- _Instructions to follow_
No pictures, everything else exact: set down the entries in full.

- _Entries shown_
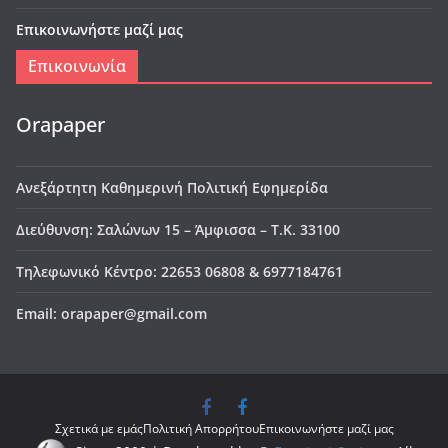
Επικοινωνήστε μαζί μας
Επικοινωνία
Orapaper
Ανεξάρτητη Καθημερινή Πολιτική Εφημερίδα
Διεύθυνση: Σαλώνων 15 – Άμφισσα – Τ.Κ. 33100
Τηλεφωνικό Κέντρο: 22653 06808 & 6977184761
Email: orapaper@gmail.com
Σχετικά με εμάς
Πολιτική Απορρήτου
Επικοινωνήστε μαζί μας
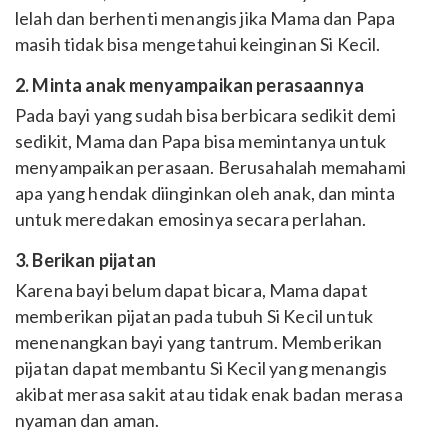
lelah dan berhenti menangis jika Mama dan Papa
masih tidak bisa mengetahui keinginan Si Kecil.
2. Minta anak menyampaikan perasaannya
Pada bayi yang sudah bisa berbicara sedikit demi
sedikit, Mama dan Papa bisa memintanya untuk
menyampaikan perasaan. Berusahalah memahami
apa yang hendak diinginkan oleh anak, dan minta
untuk meredakan emosinya secara perlahan.
3. Berikan pijatan
Karena bayi belum dapat bicara, Mama dapat
memberikan pijatan pada tubuh Si Kecil untuk
menenangkan bayi yang tantrum. Memberikan
pijatan dapat membantu Si Kecil yang menangis
akibat merasa sakit atau tidak enak badan merasa
nyaman dan aman.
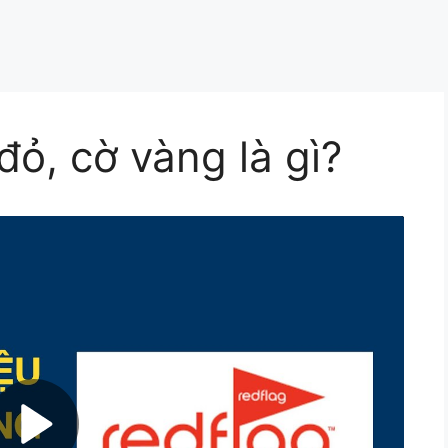
đỏ, cờ vàng là gì?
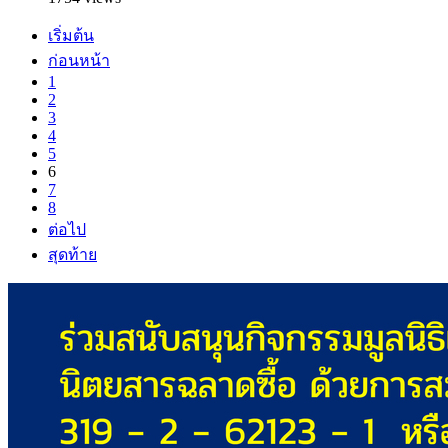
เริ่มต้น
ก่อนหน้า
1
2
3
4
5
6
7
8
ต่อไป
สุดท้าย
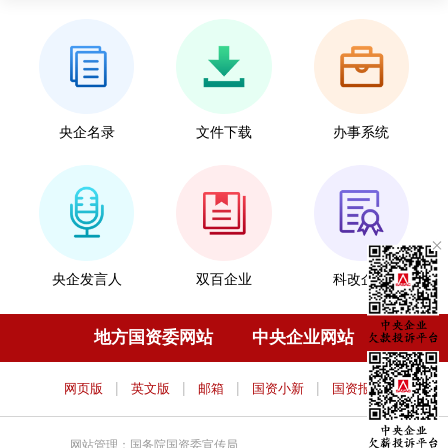
央企名录
文件下载
办事系统
央企发言人
双百企业
科改企业
地方国资委网站
中央企业网站
|
|
|
|
网页版
英文版
邮箱
国资小新
国资报告
网站管理：国务院国资委宣传局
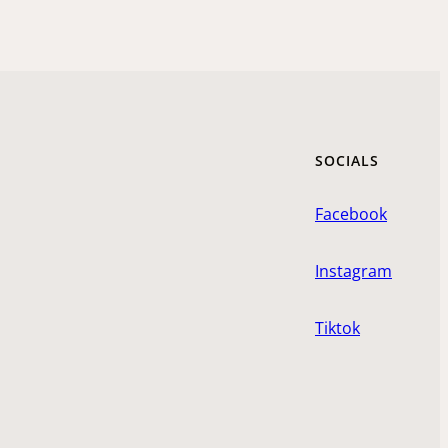
SOCIALS
Facebook
Instagram
Tiktok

- _Task result_
Επικοινωνήστε μαζί μας
Επικοινωνία
Orapaper
Ανεξάρτητη Καθημερινή Πολιτική Εφημερίδα
Διεύθυνση: Σαλώνων 15 – Άμφισσα – Τ.Κ. 33100
Τηλεφωνικό Κέντρο: 22653 06808 & 6977184761
Email: orapaper@gmail.com
Σχετικά με εμάς
Πολιτική Απορρήτου
Επικοινωνήστε μαζί μας
lelah dan berhenti menangis jika Mama dan Papa
masih tidak bisa mengetahui keinginan Si Kecil.
2. Minta anak menyampaikan perasaannya
Pada bayi yang sudah bisa berbicara sedikit demi
sedikit, Mama dan Papa bisa memintanya untuk
menyampaikan perasaan. Berusahalah memahami
apa yang hendak diinginkan oleh anak, dan minta
untuk meredakan emosinya secara perlahan.
3. Berikan pijatan
Karena bayi belum dapat bicara, Mama dapat
memberikan pijatan pada tubuh Si Kecil untuk
menenangkan bayi yang tantrum. Memberikan
pijatan dapat membantu Si Kecil yang menangis
akibat merasa sakit atau tidak enak badan merasa
nyaman dan aman.
đỏ, cờ vàng là gì?
เริ่มต้น
ก่อนหน้า
1
2
3
4
5
6
7
8
ต่อไป
สุดท้าย
央企名录
文件下载
办事系统
央企发言人
双百企业
科改企业
地方国资委网站
中央企业网站
|
|
|
|
网页版
英文版
邮箱
国资小新
国资报告
网站管理：国务院国资委宣传局
SOCIALS
Facebook
Instagram
Tiktok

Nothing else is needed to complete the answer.